11/12/2016
We have been in the field for just over a week. We were super lucky that the Basler landed on a sunny and calm day. We had about two days of calm before the winds started. They have yet to stop. We took one day off because the winds were blowing snow at a steady 40 knots all day. Today I caught up on typing field notes, downloading GPS points, and bagging and boxing samples.
An average day involves waking up to boil water, putting on all my layers for a 30-60 minute skidoo ride to an outcrop of interest, spending the day hiking up snowy and ice-covered scree slopes, and freezing my fingers while writing down notes and taking GPS points. Then there is the skidoo ride back to camp, cooking supper, drying frozen gear by the heater, crawling into a -40 degree down bag for bed. Then the whole process begins again the next day. Humans are creatures of habit, so it seems like a perfectly normal regime by now.
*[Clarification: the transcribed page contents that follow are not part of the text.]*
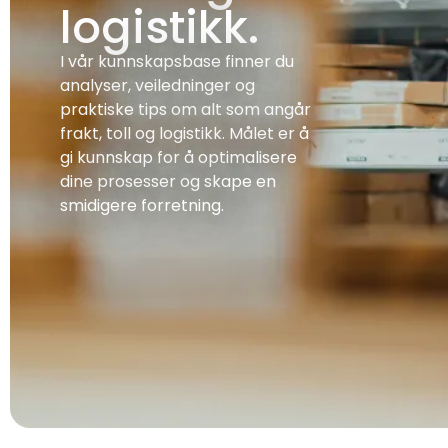
I vår kunnskapsbase finner du
analyser, veiledninger og
praktiske tips om alt som angår
frakt, toll og logistikk. Målet er å
gi kunnskap for å optimalisere
dine prosesser og skape en
smidigere forretning.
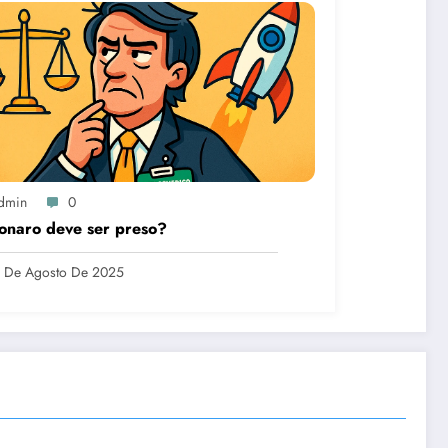
dmin
0
onaro deve ser preso?
 De Agosto De 2025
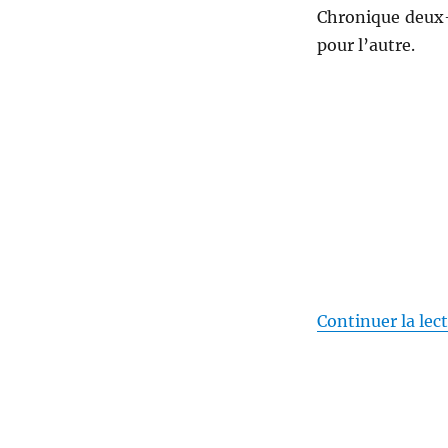
&
Chronique deux-
Edgar
McFay
pour l’autre.
Continuer la lec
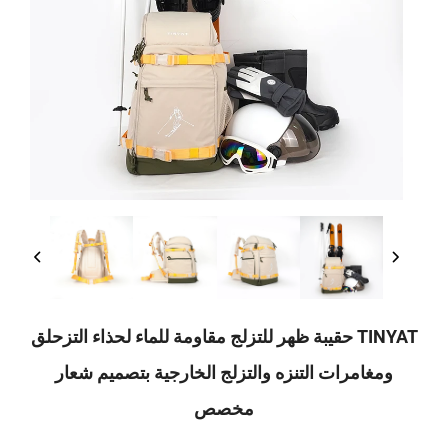
TINYAT حقيبة ظهر للتزلج مقاومة للماء لحذاء التزحلق
مرات التنزه والتزلج الخارجية بتصميم شعار
مخصص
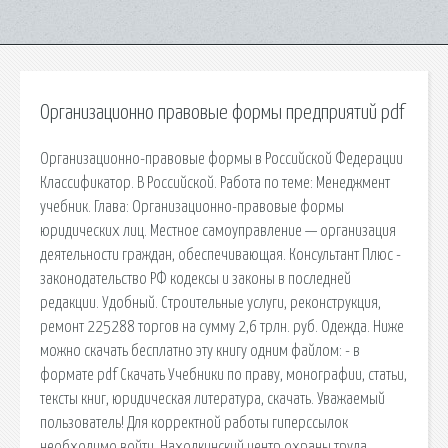
Организационно правовые формы предприятий pdf
Организационно-правовые формы в Российской Федерации
Классификатор. В Российской. Работа по теме: Менеджмент
учебник. Глава: Организационно-правовые формы
юридических лиц. Местное самоуправление — организация
деятельности граждан, обеспечивающая. Консультант Плюс -
законодательство РФ кодексы и законы в последней
редакции. Удобный. Строительные услуги, реконструкция,
ремонт 225288 торгов на сумму 2,6 трлн. руб. Одежда. Ниже
можно скачать бесплатно эту книгу одним файлом: - в
формате pdf Скачать Учебники по праву, монографии, статьи,
тексты книг, юридическая литература, скачать. Уважаемый
пользователь! Для корректной работы гиперссылок
необходимо войти. Находкинский центр охраны труда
The strangest part has been the constant daylight. I will wake up early, my eye mask having fallen off, and think the day is started. The clock will then reveal 3:00AM as my frosty breath steams out of the tiny breathing hole in my down sleeping bag. I go to sleep with hot water bottles each night, listening to the gusts of wind knock the guy lines and loose items around camp. Every structure of camp is within 20 feet of everything else. The sounds are slowly becoming normal, but I still get a strange feeling by the lack of other life. I will hear rustling outside my tent, and my first instinct is to think some mischievous creature lurking about for food scraps. Instead it is the creaking of the thick blue ice beneath our camp or the rustling of cold fabric. Yesterday we saw old skidoo tracks in the moraine field heading out to Milan Ridge, then there were wind-torn and forgotten flag posts up on the edge of the plateau, and a lone metal pole hammered down into the blue ice as we returned across the moraine field. Adding to the desolation, there was the tiniest patch of lichen on some rocks. With all the layers I am constantly putting on and taking off, I feel like an astronaut on a deserted planet. The deserted planet of Antarctica.